Before I retired, I put up three goals on the white board in my cubicle; to get my 401K/457 accounts maxed out, to get my weight down to 140 lb., and to reliably bench press 75 lb. I hit the first two goals, but I got stuck at bench pressing more than 65 lb. I considered hiring a personal trainer to see if I could do it, but it seemed like cheating. As I tried to get past 65 lb., I realized that not all goals make sense.
I also made a list of things I wanted to do with my free time. So far, I’ve only learned how to work out with kettlebells. I haven’t started the second blog I want to write, I haven’t attended introductory yoga, and I haven’t cleaned up my room (I straightened out and rearranged the piles).
I’m an obsessive person. I try to divert myself from binge overeating and compulsive shopping by taking on new projects (paradoxically every project requires purchasing some books or equipment). If you looked at the stack of books by the couch, you could figure out my current project is revamping my gym workout. There is also a book on hoarding, and another on Afghanistan.

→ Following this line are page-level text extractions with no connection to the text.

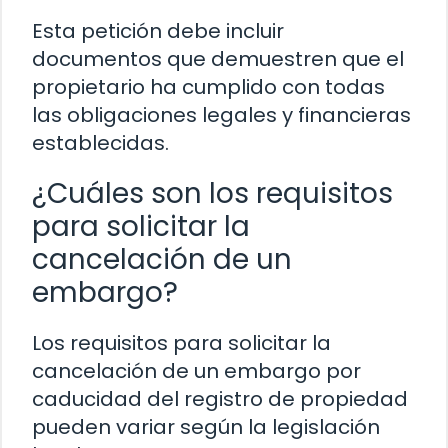
Esta petición debe incluir
documentos que demuestren que el
propietario ha cumplido con todas
las obligaciones legales y financieras
establecidas.
¿Cuáles son los requisitos
para solicitar la
cancelación de un
embargo?
Los requisitos para solicitar la
cancelación de un embargo por
caducidad del registro de propiedad
pueden variar según la legislación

It took me ten years to get bored with free weights. I like how butch it feels to use dumbbells and barbells. It separates me from the women at the gym; they mostly use the circuit machines and rarely use the benches. They go to yoga and dance classes; the studio is always full of pencil thin women in their thirties.
Working out helps me manage my gender dysphoria and feel strong in my body. I don’t compare my muscles, or how much weight I’m lifting, to anyone else. Some women are scared to work out because they don’t want to look muscle-bound; I wish it was that easy. I accept that if I don’t use testosterone my body will never look ripped. I will never be able to lift significantly more than I do now. I can master the form. I can get compact and sturdier. I can feel more powerful.

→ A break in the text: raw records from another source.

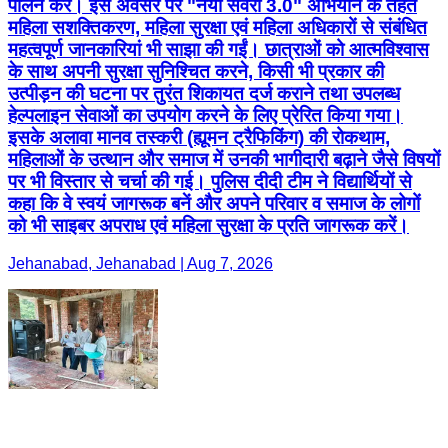
पालन करें। इस अवसर पर "नया सवेरा 3.0" अभियान के तहत
महिला सशक्तिकरण, महिला सुरक्षा एवं महिला अधिकारों से संबंधित
महत्वपूर्ण जानकारियां भी साझा की गईं। छात्राओं को आत्मविश्वास
के साथ अपनी सुरक्षा सुनिश्चित करने, किसी भी प्रकार की
उत्पीड़न की घटना पर तुरंत शिकायत दर्ज कराने तथा उपलब्ध
हेल्पलाइन सेवाओं का उपयोग करने के लिए प्रेरित किया गया।
इसके अलावा मानव तस्करी (ह्यूमन ट्रैफिकिंग) की रोकथाम,
महिलाओं के उत्थान और समाज में उनकी भागीदारी बढ़ाने जैसे विषयों
पर भी विस्तार से चर्चा की गई। पुलिस दीदी टीम ने विद्यार्थियों से
कहा कि वे स्वयं जागरूक बनें और अपने परिवार व समाज के लोगों
को भी साइबर अपराध एवं महिला सुरक्षा के प्रति जागरूक करें।
Jehanabad, Jehanabad | Aug 7, 2026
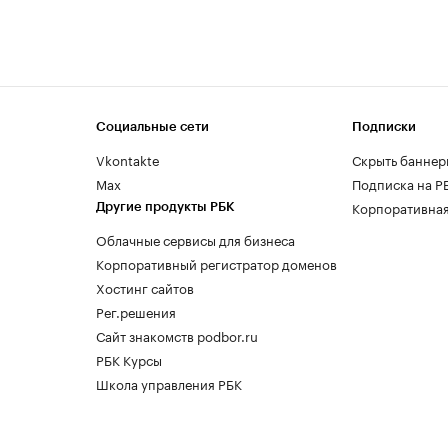
Социальные сети
Подписки
Vkontakte
Скрыть баннер
Max
Подписка на Р
Корпоративная
Другие продукты РБК
Облачные сервисы для бизнеса
Корпоративный регистратор доменов
Хостинг сайтов
Рег.решения
Сайт знакомств podbor.ru
РБК Курсы
Школа управления РБК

The kettlebell books for women are about core and tone. The ones for men are about building up muscle. You can paint the exercises pink or blue; you can picture yourself either way. I like the historical way. The bells were counterweights in the farm markets in the Ukraine. The lightest ones were a pood (16.38 kg or 36 lb.) and used by circus strongmen. This resonates with me.
You have to start out using a light weight to learn the proper form of an exercise. Once you have mastered it, you can move on to a heavy weight. Two problems. I had to get over my self-consciousness at learning new moves, and the lightest kettlebell in my gym was 8 kg (17.6 lb.). It was too heavy to learn the one-handed overhead moves.
I didn’t want to be the dowdy middle-aged butch lesbian with the hairy legs asking for special order lightweight equipment. But, I sucked it up and went and knocked on the manager’s door. I asked her if the gym had any 6 kg bells, and the manager said they should. I asked her to see if they were hidden somewhere, and if not, to order them. I admitted that the 8 kg bells were too heavy for one or two exercises.
Last week I saw the little bell on the rack and used it to do vertical cleans and overhead presses. I made another trip to the manager’s office to thank her, and to let her know I noticed.
Then I went down to the locker room, showered, and put on my blue camouflage boxer briefs, my binder, and my jeans and flannel shirt. Twenty lithe women changed into lycra capris and tank tops before going upstairs for their yoga class. I stepped out onto Seventh Avenue, feeling like a Ukrainian strongman.